Patience is another of the qualities that lead to mindfulness. ‘Patience is an ever-present alternative to the mind’s endemic restlessness. Scratch the surface of impatience and what you will find lying beneath it, subtle or not so subtly, is anger. It’s the strong energy of not wanting things to be the way they are and blaming someone (often yourself) or something for it.’

Personally I think that humility is the most essential virtue needed for mindfulness practice, as lots of the other qualities stem from that. It’s the one I have trouble with myself as for someone with low self-worth, I certainly have an inflated sense of the importance of my own feelings! There is a chapter in the book called You Have to Be Strong Enough to Be Weak. In in, Kabat-Zinn talks about people that give the impression of being invulnerable to feeling hurt. I’m afraid I am (or should I say was?) one of these people. For years I had a complex that I can’t let anyone see my weak emotions. I felt I couldn’t ever tell someone they’d hurt me, whether a kid in the playground, or a partner or friend. I felt I had to be impervious to all. This was probably in part because of my upbringing. My parents (the only family I had) didn’t talk about feelings and that was that. I’m not placing blame, just locating something specific and true.

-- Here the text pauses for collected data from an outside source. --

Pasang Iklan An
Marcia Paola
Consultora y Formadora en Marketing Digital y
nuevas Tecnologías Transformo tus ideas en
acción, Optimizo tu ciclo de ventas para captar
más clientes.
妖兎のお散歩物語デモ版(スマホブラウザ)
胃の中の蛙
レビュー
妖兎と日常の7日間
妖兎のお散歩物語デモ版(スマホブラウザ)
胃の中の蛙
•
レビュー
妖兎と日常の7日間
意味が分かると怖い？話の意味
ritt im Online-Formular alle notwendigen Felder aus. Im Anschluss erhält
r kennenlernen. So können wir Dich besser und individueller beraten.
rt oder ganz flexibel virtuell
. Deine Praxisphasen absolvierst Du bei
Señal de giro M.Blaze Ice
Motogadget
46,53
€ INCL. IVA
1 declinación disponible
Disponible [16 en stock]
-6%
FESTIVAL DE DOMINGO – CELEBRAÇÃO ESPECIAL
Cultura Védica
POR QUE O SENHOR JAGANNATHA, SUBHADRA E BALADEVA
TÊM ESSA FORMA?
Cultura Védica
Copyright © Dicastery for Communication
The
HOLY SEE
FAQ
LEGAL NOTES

Kabat-Zinn makes a clever leap between those who hide behind the powerful shield of their image; and those who believe they are wise meditators, who mistakenly believe they have everything under control and are invincible as a result of their meditative experiences. To be truly strong, there is no need to advertise it to others or yourself. That was quite an unexpected but obvious message of practicing mindfulness and meditation – that shouting it from the rooftops would defeat the point of it. So I will just cultivate it quietly, carefully, slow growing from within.

Flicking the energy bean. Confidence anchors.

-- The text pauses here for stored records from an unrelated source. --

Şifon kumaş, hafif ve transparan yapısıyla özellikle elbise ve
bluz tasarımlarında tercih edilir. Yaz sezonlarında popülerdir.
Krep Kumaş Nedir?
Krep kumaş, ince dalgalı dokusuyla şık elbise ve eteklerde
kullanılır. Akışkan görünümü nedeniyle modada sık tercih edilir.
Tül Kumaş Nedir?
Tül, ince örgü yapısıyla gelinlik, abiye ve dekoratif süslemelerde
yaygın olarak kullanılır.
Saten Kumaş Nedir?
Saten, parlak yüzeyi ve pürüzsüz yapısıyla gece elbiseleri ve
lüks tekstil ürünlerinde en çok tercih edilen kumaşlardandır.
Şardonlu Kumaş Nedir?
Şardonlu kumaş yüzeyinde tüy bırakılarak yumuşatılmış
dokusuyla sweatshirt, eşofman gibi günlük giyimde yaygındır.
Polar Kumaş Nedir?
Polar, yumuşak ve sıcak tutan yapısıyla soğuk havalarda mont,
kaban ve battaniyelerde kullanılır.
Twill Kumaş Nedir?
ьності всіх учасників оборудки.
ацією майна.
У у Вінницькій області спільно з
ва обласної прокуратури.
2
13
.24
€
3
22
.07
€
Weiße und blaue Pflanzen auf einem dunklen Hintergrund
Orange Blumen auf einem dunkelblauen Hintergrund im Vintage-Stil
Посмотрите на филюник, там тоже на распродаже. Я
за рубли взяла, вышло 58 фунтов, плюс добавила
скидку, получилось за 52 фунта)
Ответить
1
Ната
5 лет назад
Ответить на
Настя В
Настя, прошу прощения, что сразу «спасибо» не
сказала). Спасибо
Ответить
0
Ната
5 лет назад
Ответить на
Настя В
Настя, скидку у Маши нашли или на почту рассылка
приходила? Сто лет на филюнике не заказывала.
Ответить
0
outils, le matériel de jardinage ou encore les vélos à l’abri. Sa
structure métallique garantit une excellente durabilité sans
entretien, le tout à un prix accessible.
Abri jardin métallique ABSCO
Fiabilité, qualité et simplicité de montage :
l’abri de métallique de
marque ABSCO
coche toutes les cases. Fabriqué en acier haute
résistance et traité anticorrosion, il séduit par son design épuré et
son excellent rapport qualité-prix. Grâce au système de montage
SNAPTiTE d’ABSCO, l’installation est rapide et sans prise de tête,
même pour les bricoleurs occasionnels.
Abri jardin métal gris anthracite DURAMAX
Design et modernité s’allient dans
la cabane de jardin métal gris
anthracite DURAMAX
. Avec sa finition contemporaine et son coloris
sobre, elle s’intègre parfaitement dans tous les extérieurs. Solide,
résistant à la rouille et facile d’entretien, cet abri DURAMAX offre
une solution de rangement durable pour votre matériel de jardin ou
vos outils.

I tried out some of the exercises from a book I’m reading, NLP, Bullet Guide by Mo Shapiro. I tried them out with a friend who I think could also benefit from learning some of these techniques. The one that really stuck with her (she has used it since last night, and will continue to, as will I) was creating a confidence anchor.

You think of a time when you were at your most confident. See what you saw, hear what you heard and feel what you felt. Once you have reached a strong memory of the experience and the sensory stimulation you received at the time, make it more powerful. Keep raising the intensity and squeeze you thumb and forefinger together. Keep squeezing while the intensity builds more and more. Develop the feeling into its most confident state and then release the squeeze.

The idea is that any time you need to build up feelings of confidence and control, you simply use your anchor to unlock those positive past states. I think of it as an energy button, which in order to be continually effective, must not only be utilised on a regular basis but must also be stacked with further intense confident emotions. It hasn’t worked for me yet.

It takes a lot to stay focussed on these ideas, and to remember to practice the various different exercises regularly. Especially when there is so much going on in my life and absolutely no aspect of it feels settled. I know that sounds like an excuse but that’s how I feel. I feel as if I need a mantra or a motto, something that I can summon up in times of need. When I call it to mind, all of the positive thoughts that I need to reach at that moment will be instantly accessible. A power button is all very well but I would like to create something with more emotional weight to it. Words tend to mean a lot to me, sometimes too much. I would like my power button to be a verbal one that straight away upon reciting it in my head or under my breath, I can access a concept about happiness or self-acceptance. The words should encapsulate some meaningful truth that I have uncovered on the journey so far. Something to do with being humble, accepting who I am, being aware of the present moment, getting on better with people that matter, and feeling more confident.